Repeat verbatim the lines of the data below, beginning with the line containing "Vous vous reconnaissez dans ce descriptif ?" and continuing to the end.

── Materials provided

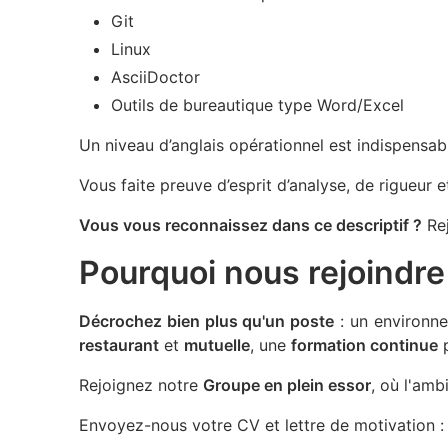
Git
Linux
AsciiDoctor
Outils de bureautique type Word/Excel
Un niveau d’anglais opérationnel est indispensab
Vous faite preuve d’esprit d’analyse, de rigueur 
Vous vous reconnaissez dans ce descriptif ?
Rej
Pourquoi nous rejoindre
Décrochez bien plus qu'un poste
: un environne
restaurant
et
mutuelle
, une
formation continue
p
Rejoignez notre
Groupe en plein essor
, où l'amb
Envoyez-nous votre CV et lettre de motivation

────

| Task solution |
Vous vous reconnaissez dans ce descriptif ?
Rej
Pourquoi nous rejoindre
Décrochez bien plus qu'un poste
: un environne
restaurant
et
mutuelle
, une
formation continue
p
Rejoignez notre
Groupe en plein essor
, où l'amb
Envoyez-nous votre CV et lettre de motivation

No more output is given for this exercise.